This question is motivated by the coloring schemes of the Mandelbrot fractal, namely that the color is determined by the points outside the set, and is proportional to the number of iterations $n_c$ it takes for the mapping, $z_{n+1} = z_{n}^2 + c$ to escape the closed disk $|z_{n_c}|>2$ for a fixed $c\in\mathbb{C}, z_0=0$.
It's observed (and perhaps easy to show?), that the closer one gets to the boundary of the set the larger $n_c$ is. Is there an explicit construction for a complex number $c$ that has an arbitrarily large $n_c$? If one exists, is there one that doesn't involve a perturbation off the real axis?
Best Answer
Why perturb at all? It's easier to analyse if you stay on the real axis.
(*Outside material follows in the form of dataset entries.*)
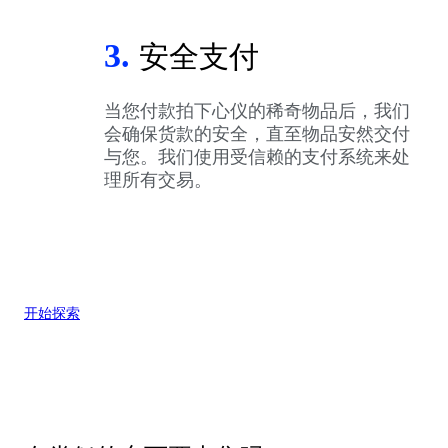
3.
安全支付
当您付款拍下心仪的稀奇物品后，我们
会确保货款的安全，直至物品安然交付
与您。我们使用受信赖的支付系统来处
理所有交易。
开始探索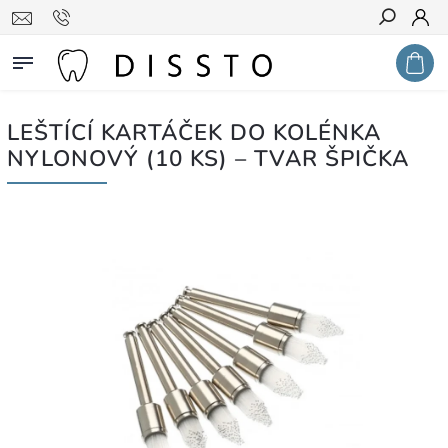
Hledat
LEŠTÍCÍ KARTÁČEK DO KOLÉNKA
NYLONOVÝ (10 KS) – TVAR ŠPIČKA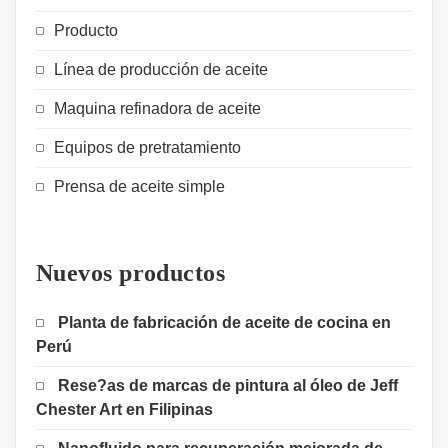
Producto
Línea de producción de aceite
Maquina refinadora de aceite
Equipos de pretratamiento
Prensa de aceite simple
Nuevos productos
Planta de fabricación de aceite de cocina en
Perú
Rese?as de marcas de pintura al óleo de Jeff
Chester Art en Filipinas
By consideration of the roots of $z^2 - z + c$, the easy construction is $c = \tfrac14 + \varepsilon$. Without the $\varepsilon$ it would converge to $z \to \tfrac12$; $$(\tfrac12 - \delta + \alpha\varepsilon + O(\varepsilon^2))^2 + \tfrac14 + \varepsilon = \tfrac12 - (\delta - \delta^2) + (\alpha + 1 - 2\delta\alpha)\varepsilon + O(\varepsilon^2)$$ so $n_c \approx \tfrac{3}{2\varepsilon}$